Iraqi forces on June 11, 2021 said they seized rockets and launchpads ready to fire at the Balad airbase, north of Baghdad. (Photo: Iraq Security Media Cell)
Iraqi forces on June 11, 2021 said they seized rockets and launchpads ready to fire at the Balad airbase, north of Baghdad. (Photo: Iraq Security Media Cell)

ERBIL (Kurdistan 24) – The US-led coalition against ISIS should eliminate militant groups who launch rockets at its military bases, the Kurdistan Regional Government’s top diplomat said on Friday.

The remarks by Minister Safeen Dizayee, the head of the KRG Department of Foreign Relations, come as the international military coalition has come under increasing drone and rocket attacks in Iraq and the autonomous Kurdistan Region. Local officials and most Western nations blame the attacks on “outlawed groups” without giving their identity.

Militias based in Iraq with ties to Iran regularly claim responsibility for the attacks on social media channels.

Dizayee told Kurdistan 24 that the coalition should “destroy the sources” of the attacks. He said the attacks, which have targeted the Kurdish capital twice in recent days, concern the KRG and the Kurdish people but must be a matter of concern for the coalition, which is the “primary target” of militia groups.

“The coalition has the necessary technology and equipment to confront these challenges,” Dizayee said.

He added that the federal government in Baghdad also needs to take measures against armed groups as they violate Iraq’s sovereignty.

On Wednesday, more than a dozen rockets struck in and around the Ain al-Asad airbase in the western Anbar province, causing what the coalition said were minor injuries to two military personnel. Less than 24 hours earlier, a similar volley targeted Baghdad’s Green Zone, which houses the US Embassy along with Iraqi government and foreign buildings.

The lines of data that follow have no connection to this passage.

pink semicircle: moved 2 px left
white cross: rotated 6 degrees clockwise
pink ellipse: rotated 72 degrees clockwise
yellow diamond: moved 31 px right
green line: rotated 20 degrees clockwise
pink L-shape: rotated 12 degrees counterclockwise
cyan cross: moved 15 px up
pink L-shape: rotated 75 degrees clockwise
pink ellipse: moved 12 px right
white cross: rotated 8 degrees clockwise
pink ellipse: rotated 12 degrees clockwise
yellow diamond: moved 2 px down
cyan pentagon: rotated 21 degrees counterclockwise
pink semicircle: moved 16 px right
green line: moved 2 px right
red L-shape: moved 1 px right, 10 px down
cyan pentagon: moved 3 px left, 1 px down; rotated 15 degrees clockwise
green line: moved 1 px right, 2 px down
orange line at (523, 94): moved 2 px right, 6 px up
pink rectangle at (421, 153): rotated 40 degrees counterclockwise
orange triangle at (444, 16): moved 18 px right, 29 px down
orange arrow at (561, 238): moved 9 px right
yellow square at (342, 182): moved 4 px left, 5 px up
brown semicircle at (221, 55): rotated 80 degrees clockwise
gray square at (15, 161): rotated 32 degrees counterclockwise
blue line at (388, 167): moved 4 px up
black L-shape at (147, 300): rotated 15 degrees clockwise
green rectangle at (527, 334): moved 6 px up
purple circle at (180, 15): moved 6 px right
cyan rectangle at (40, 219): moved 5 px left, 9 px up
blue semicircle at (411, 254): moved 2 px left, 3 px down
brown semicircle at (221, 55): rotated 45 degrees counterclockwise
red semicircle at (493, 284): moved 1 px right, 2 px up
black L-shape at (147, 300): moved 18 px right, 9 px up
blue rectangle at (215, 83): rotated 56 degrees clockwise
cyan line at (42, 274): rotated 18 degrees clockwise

Late last month, an armed drone hit a residential building near the construction site of the future US consulate outside Erbil. Two days later the US retaliated, striking targets along the Iraq-Syria border that belong to the Popular Mobilization Forces. Four militia members were killed.

Strikes on an empty border area location might not have a “profound effect” on the security issue, Dizayee said, arguing for the complete removal of the source of the threat.